[Extracted data]

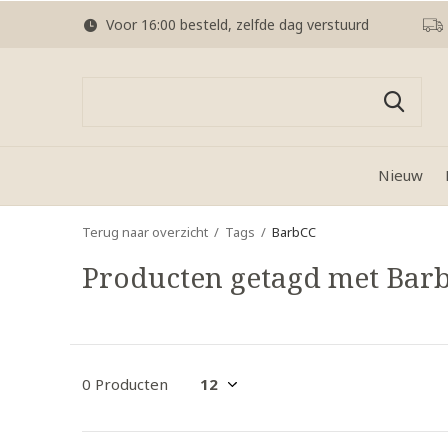
Voor 16:00 besteld, zelfde dag verstuurd
Nieuw
Terug naar overzicht
Tags
BarbCC
Producten getagd met Bar
0 Producten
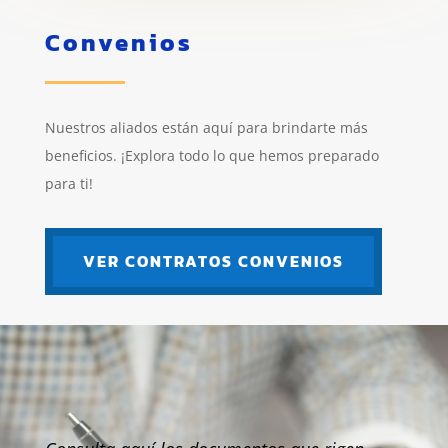
Convenios
Nuestros aliados están aquí para brindarte más
beneficios. ¡Explora todo lo que hemos preparado
para ti!
VER CONTRATOS CONVENIOS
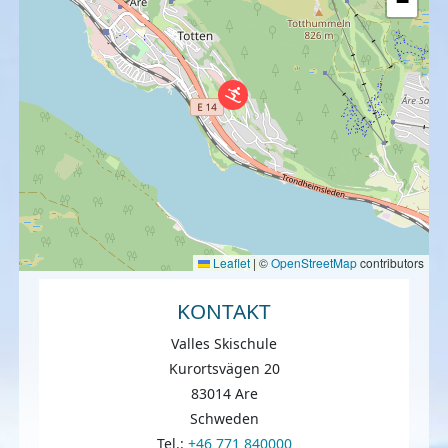
−
Leaflet
|
©
OpenStreetMap
contributors
KONTAKT
Valles Skischule
Kurortsvägen 20
83014 Are
Schweden
Tel.:
+46 771 840000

[/Extracted data]

None of the pictures should appear; the rest of the entries must be reproduced exactly.

**Output**
Voor 16:00 besteld, zelfde dag verstuurd
Nieuw
Terug naar overzicht
Tags
BarbCC
Producten getagd met Bar
0 Producten
Convenios
Nuestros aliados están aquí para brindarte más
beneficios. ¡Explora todo lo que hemos preparado
para ti!
VER CONTRATOS CONVENIOS
−
Leaflet
|
©
OpenStreetMap
contributors
KONTAKT
Valles Skischule
Kurortsvägen 20
83014 Are
Schweden
Tel.:
+46 771 840000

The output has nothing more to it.